CoreML Essentials
What is CoreML
CoreML is built on top of low-level frameworks such as Accelerate, BNNS and Metal Performance Shaders(MPS).
- Benefits of using CoreML includes:
- Flexible hardware usage: Depending on the user’s device, CoreML can run the model on the CPU, GPU, or Neural Engine, making optimal use of available hardware.
- Hybrid execution: The model can be split so that computationally intensive tasks run on the GPU while other parts remain on the CPU.
- Neural Engine support: On devices with an A12 chip or newer, CoreML can take advantage of the Neural Engine to significantly speed up inference.
- Downsides of using CoreML
- Limited layer types: Only a narrow set of network layers is officially supported. You can implement custom layers, but this means writing your own ML algorithms—and losing Neural Engine support.
- Unpredictable performance: Model speed may vary unexpectedly, indicating that CoreML’s scheduling strategies don’t always produce consistent results.
- Opaque runtime: The CoreML runtime is a “black box”, so there’s no guarantee that your model will always run on the Neural Engine.
The CoreML model format
CoreML models are stored in .mlmodel
files, which use a protobuf
format described by the coremltools
package. The main specification is defined in Model.proto
and includes:
- Model description: The model’s name, plus its input and output types.
- Model parameters: Parameters that represent a specific instance of the model.
- Metadata: Information about the model’s origin, license, and author.
Although a CoreML model is essentially a protobuf-based binary, .mlmodel
files must be compiled into an intermediate format before they can run on actual devices.
Compile CoreML models
There are two methods for compiling CoreML models. One approach uses coremlc
, an offline command-line tool included with Xcode. For instance, you can run the following command on your macOS machine:
xcrun coremlc compile ${MODEL_PATH} ${DST_PATH}
Running the command above on a .mlmodel
file produces a .mlmodelc
folder with the structure shown below.
├── analytics
│ └── coremldata.bin
├── coremldata.bin
├── metadata.json
├── model
│ └── coremldata.bin
├── model.espresso.net
├── model.espresso.shape
├── model.espresso.weights
├── model.rank.info.json
└── neural_network_optionals
└── coremldata.bin
Because the internal details of CoreML are not publicly documented, there’s no official explanation for each file. Here’s what we’ve discovered so far:
coremldata.bin
: Contains metadata about the model, such as the author’s name and classification labels.model.espresso.net
: A JSON-style description of the model’s structure, detailing the layers and how they connect.model.espresso.shape
: Defines the output dimensions for each layer, consistent with what appears in the build output.model.espresso.weights
: Stores the trained weights for the network (often large, for instance around 12 MB for MobileNetV2).model/coremldata.bin
: The purpose of this file is still unclear.

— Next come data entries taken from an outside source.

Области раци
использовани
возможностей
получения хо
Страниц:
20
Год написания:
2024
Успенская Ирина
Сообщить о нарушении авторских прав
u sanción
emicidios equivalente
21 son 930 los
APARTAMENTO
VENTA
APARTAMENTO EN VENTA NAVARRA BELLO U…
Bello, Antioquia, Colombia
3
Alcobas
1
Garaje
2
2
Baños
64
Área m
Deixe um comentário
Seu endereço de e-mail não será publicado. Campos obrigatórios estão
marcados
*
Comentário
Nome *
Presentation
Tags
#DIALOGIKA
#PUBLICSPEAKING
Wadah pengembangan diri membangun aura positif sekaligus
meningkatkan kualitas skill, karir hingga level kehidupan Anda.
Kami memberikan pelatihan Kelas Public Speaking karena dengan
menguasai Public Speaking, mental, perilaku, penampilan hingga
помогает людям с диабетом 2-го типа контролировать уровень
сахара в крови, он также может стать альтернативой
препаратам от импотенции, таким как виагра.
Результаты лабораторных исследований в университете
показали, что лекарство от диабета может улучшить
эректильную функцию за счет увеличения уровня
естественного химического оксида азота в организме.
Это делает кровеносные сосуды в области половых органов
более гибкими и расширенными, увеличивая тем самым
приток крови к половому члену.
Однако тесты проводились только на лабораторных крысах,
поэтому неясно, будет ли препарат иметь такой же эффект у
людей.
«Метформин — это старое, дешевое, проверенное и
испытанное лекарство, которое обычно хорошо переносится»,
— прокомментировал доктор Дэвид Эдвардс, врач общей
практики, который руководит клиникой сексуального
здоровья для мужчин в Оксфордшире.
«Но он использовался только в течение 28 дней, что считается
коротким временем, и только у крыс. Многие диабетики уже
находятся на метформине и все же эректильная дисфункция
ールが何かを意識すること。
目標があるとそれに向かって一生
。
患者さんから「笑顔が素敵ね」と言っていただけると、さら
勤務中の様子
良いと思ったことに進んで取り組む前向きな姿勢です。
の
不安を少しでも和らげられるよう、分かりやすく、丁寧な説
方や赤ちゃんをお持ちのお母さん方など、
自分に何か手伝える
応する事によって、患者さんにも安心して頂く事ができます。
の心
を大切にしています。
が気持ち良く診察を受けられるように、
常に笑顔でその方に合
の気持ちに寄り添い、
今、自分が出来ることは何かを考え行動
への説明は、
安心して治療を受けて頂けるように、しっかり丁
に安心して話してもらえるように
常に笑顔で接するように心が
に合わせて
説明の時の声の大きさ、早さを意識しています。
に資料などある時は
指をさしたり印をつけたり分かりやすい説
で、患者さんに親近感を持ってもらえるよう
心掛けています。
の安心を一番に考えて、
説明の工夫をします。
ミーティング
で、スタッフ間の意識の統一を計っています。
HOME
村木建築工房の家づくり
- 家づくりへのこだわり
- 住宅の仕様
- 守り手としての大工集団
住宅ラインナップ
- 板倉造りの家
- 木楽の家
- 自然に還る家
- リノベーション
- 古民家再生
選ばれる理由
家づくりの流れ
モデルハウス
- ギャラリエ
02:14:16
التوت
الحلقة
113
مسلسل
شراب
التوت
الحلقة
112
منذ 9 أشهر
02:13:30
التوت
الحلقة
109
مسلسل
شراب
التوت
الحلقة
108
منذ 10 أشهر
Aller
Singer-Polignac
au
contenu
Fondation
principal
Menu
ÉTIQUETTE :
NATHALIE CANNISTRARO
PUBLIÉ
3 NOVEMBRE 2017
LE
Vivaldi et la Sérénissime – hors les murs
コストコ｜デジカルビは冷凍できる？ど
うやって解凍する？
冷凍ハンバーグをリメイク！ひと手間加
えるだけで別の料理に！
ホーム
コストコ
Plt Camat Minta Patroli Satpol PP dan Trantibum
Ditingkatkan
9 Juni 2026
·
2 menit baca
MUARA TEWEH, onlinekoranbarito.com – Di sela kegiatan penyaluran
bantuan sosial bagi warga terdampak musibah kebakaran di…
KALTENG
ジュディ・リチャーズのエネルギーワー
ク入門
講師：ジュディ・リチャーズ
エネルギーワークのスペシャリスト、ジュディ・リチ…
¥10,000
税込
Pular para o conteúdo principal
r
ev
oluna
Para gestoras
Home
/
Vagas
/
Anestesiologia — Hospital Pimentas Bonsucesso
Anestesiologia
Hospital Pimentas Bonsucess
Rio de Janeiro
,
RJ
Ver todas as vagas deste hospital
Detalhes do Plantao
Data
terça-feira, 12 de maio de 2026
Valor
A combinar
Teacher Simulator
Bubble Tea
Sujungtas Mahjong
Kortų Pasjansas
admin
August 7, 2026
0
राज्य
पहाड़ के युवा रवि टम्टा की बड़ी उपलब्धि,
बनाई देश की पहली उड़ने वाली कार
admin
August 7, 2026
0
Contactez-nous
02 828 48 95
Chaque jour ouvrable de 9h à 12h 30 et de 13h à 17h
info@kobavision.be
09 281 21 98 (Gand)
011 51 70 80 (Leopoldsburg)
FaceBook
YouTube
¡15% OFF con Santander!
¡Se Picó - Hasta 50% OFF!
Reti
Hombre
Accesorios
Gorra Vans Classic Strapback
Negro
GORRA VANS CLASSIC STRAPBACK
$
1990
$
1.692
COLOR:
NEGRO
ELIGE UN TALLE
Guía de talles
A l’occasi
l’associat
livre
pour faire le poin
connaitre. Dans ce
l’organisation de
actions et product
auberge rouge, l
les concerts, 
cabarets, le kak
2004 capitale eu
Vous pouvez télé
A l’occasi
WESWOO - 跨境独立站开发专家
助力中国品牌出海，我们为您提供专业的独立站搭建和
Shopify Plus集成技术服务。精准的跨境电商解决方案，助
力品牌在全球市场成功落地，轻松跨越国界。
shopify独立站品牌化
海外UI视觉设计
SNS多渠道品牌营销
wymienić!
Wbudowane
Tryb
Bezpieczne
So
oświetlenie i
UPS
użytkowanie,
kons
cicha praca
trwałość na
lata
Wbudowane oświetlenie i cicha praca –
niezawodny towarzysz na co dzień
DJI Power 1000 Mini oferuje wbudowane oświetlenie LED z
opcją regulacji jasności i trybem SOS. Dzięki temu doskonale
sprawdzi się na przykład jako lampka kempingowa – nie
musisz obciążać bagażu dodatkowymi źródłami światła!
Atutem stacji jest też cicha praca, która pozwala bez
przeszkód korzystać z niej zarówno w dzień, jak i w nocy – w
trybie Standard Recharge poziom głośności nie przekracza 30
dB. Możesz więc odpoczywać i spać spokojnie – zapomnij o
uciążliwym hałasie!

“Espresso” is Apple’s internal codename for the part of CoreML that runs neural networks.
Another way to compile CoreML models is via the compileModelAtURL
API at runtime, which essentially is how TensorFlowLite
compiles its models.
The CoreML Performance
CoreML proves to be incredibly fast with most of the popular computer vision models, achieving an average of 4.3 ms
iPhone 11. As a reference, the GPU inference time is about 17.59 ms
. So where does this performance boost come from?
- CoreML has lower overhead and more efficient memory management.
- Regardless of the data type in the
.mlmodel
(float32, float16, or quantized), CoreML internally converts the weights to half-precision floats when running on the GPU or Neural Engine. - It leverages the Neural Engine. If we set a symbolic breakpoint on
-[_ANEModel program]
and saw it get triggered—which means ANE (Apple Neural Engine) was in play. (ANEModel
is part of the privateAppleNeuralEngine.framework
.)
We can also use instrument to peek what’s running under the hood
- Matrix multiplication with BNNS: CoreML relies on BNNS for matrix multiplication
- Mixed precision operations: Under the hood, Core ML performs operations like convolution in half precision (16-bit), keeps intermediate results in 32-bit, then stores the final outputs in 16-bit again.
Meanwhile, the GPU approach seems to introduce a lot of overhead. The command buffer execution alone took roughly 8.8 ms
, yet the total runtime was 17.59 ms
, which highlights the impact of that overhead. It may be worthwhile to explore a delegation-based GPU backend to see if we can boost performance further.